Go, as you may or may not know, is an ancient game that is considered significantly more complex than chess. Computers, as Wired points out, have already defeated humans at chess, Jeopardy, Scrabble, and many other games once thought to be particularly suited to our fleshy brains. Sedol's second defeat, which comes amid a best out of five tournament with the artificially intelligent entity, means that the machine-learning AlphaGo is just one win away from claiming victory.

“I didn’t think that AlphaGo would play the game in such a perfect manner,” the publication reports Lee Sedol exclaiming after his loss in Game One on Wednesday. “I am in shock. I can admit that. But what’s done is done.”
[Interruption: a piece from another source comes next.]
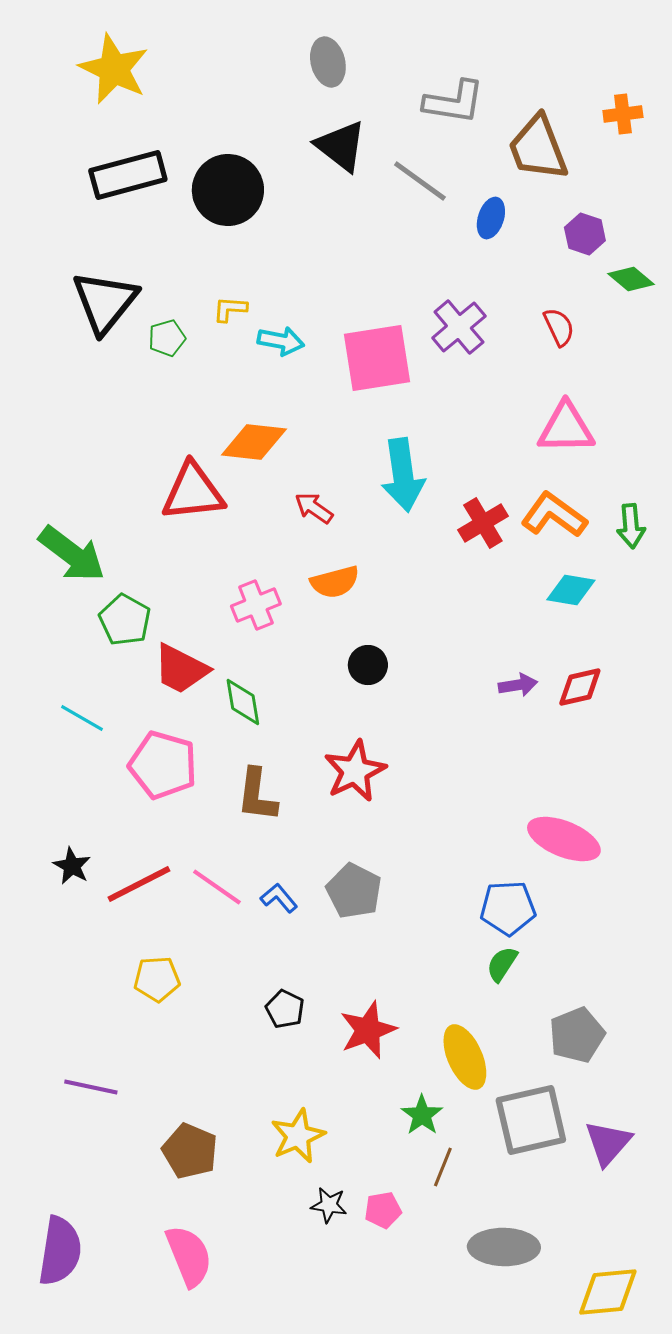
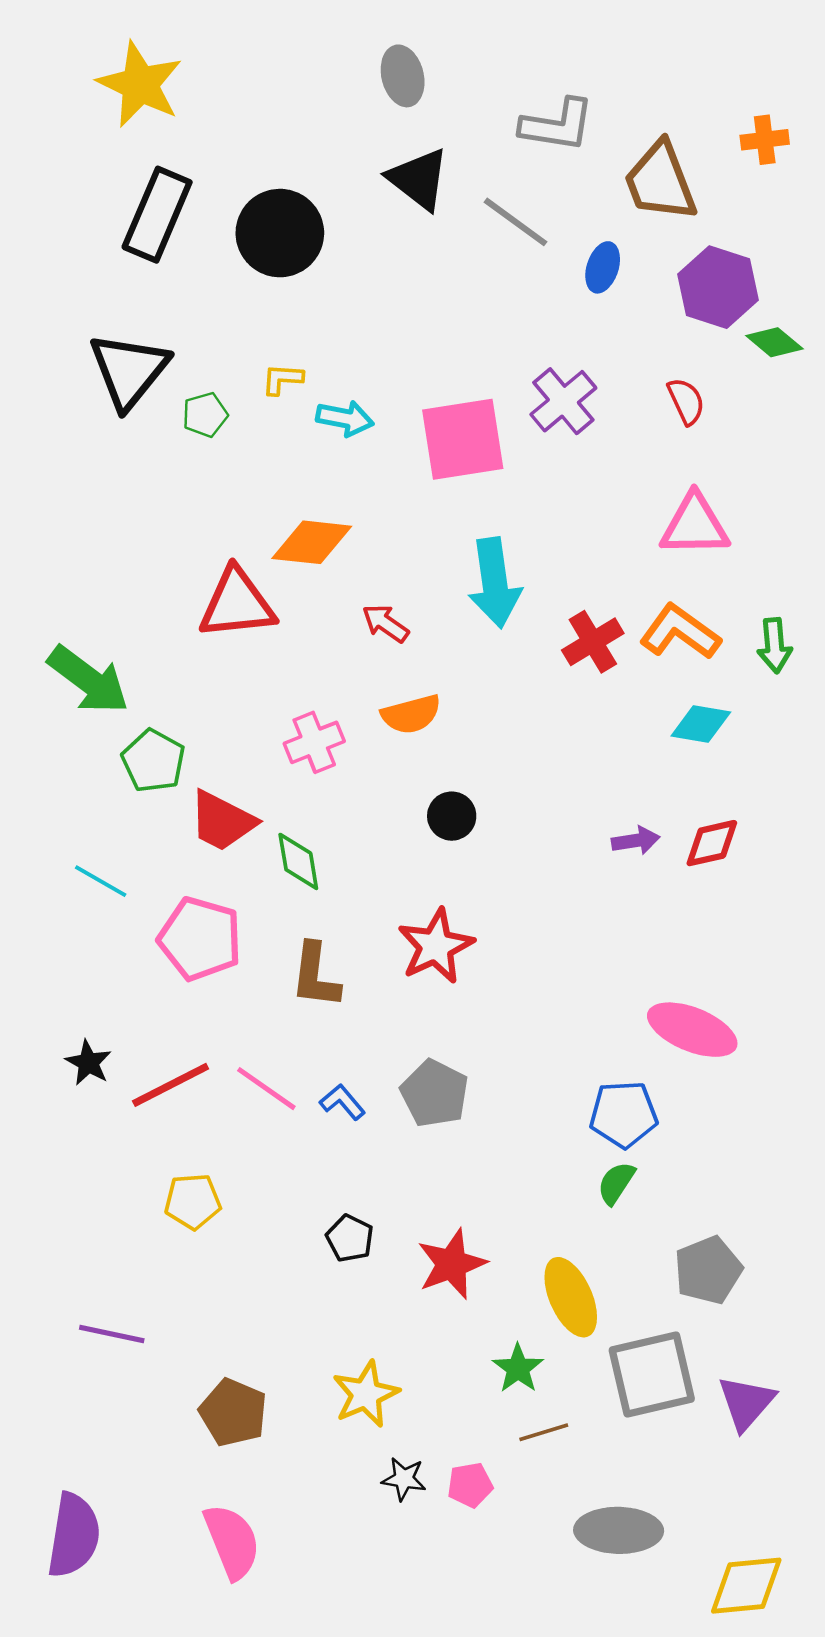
black rectangle: (128, 175) -> (157, 215), turned -52
purple hexagon: (585, 234) -> (718, 287), size x1.6
brown line: (443, 1167) -> (544, 1432), turned 51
AlphaGo is a product of Google's DeepMind, an artificial intelligence lab run by Demis Hassabis. His team stood watch as the game's announcers marveled at the machine's play.

“It’s a creative move,” Wired reports that commentator Michael Redmond noted, observing an abrupt tactic change by the computer. “It’s something that I don’t think I’ve seen in a top player’s game.”

The Associated Press reports that Sedol seemed flabbergasted after his second defeat. He was, he said, "speechless."

"It was a clear loss on my part," noted Sedol. "From the beginning there was no moment I thought I was leading. The third game is not going to be easy for me."

And while we know what Sedol is thinking... we can only imagine what's going through the digital mind of AlphaGo.